現役の受験ではコテンパンにやられた。しかし、本人はそれほど落ち込んでいなかった。・・・ように見えた。それは、きっと落ち込むほど努力をしていなかったから。それでも受かった大学もあった。もちろん受かれば入学するつもりで受験をした。しかし、締め切り直前で入学辞退を決めた。一応目標としていた学校はあったが、落ちて元々のレベルの準備で望んだ受験だった。そんな状態で受かった滑り止め校に進もうとしている自分が情けないと感じたようだ。

ちょうど去年の今頃のことだった。普段は友達のように接してくる長男だが、その時は妙にかしこまって、「予備校に通わせてください」と言うのだ。

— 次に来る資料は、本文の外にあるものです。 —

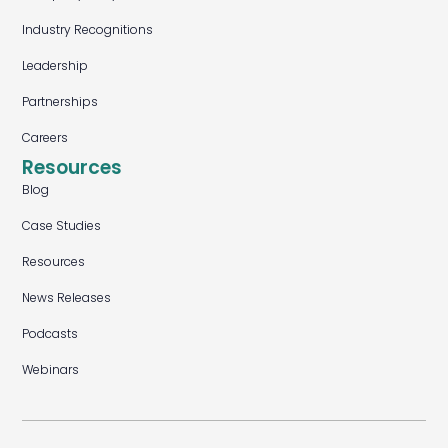
Industry Recognitions
Leadership
Partnerships
Careers
Resources
Blog
Case Studies
Resources
News Releases
Podcasts
Webinars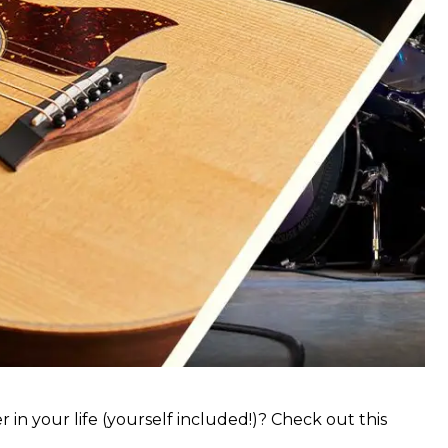
 in your life (yourself included!)? Check out this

高校に入ってから三年間遊び呆けていたお前が、一年間勉強漬けの生活に耐えられるのか?何度も念を押した。ところが「このままでは悔いが残りすぎる。やればもっとできたはずだと、これからずっとそう思い続けて生きていきなくない。」と、その決意は固そうだ。「たくさんの学校を受けさせてもらって、受験料もいっぱい払ってもらって本当に申し訳ないけど、どうかお願いします。浪人させてください」と。

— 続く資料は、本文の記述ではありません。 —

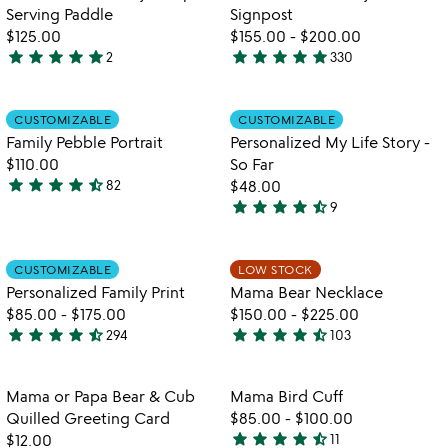
5
Serving Paddle
Signpost
$125.00
$155.00
-
$200.00
star
star
star
star
star
star
star
star
star
star
2
330
5
4.9
stars
stars
out
out
Item not in your wishlist
Item not in your
CUSTOMIZABLE
CUSTOMIZABLE
favorite_border
favorite_border
of
of
Family Pebble Portrait
Personalized My Life Story -
5
5
$110.00
So Far
star
star
star
star
star_half
82
$48.00
4.6
star
star
star
star
star_half
9
stars
4.6
out
stars
of
out
Item not in your wishlist
Item not in your
CUSTOMIZABLE
LOW STOCK
favorite_border
favorite_border
5
of
Personalized Family Print
Mama Bear Necklace
5
$85.00
-
$175.00
$150.00
-
$225.00
star
star
star
star
star_half
star
star
star
star
star_half
294
103
4.7
4.5
stars
stars
out
out
Item not in your wishlist
Item not in your
Mama or Papa Bear & Cub
Mama Bird Cuff
favorite_border
favorite_border
of
of
Quilled Greeting Card
$85.00
-
$100.00
5
5
star
star
star
star
star_half
$12.00
11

私の大学受験はまさに長男の現役受験と同じだった。努力もせず、いくつかの学校を受験し、ギリギリ受かったところへそのまま進学した。あの時の思いを、世代を超えて息子は克服しようとしている。舐めたカタチで受験をし、予想通り問題は解けず、不合格通知が次々と届くことで息子は進化の道を見つけたような、そんな気がした。私自身が怠けてやらなかったことに息子はチャレンジしようとしている。私は浪人を応援することにした。

そして一年が経った。正月には何時間もかけてたどり着く拝殿も、平日の今日は貸切。ゆっくりとお辞儀をし、ゆっくりと手を合わせてお礼を告げた。合格発表は先週だったが、今日こうしてお礼参りを終えたことでようやくこの一年が完結したような気分になれた。
そして新たなスタート。大学での学業のほか、自動車免許をとってもうじき運転もするようになる。今日は合格祈願のお守りを返した代わりに、交通安全のお守りを買ってきたのだった。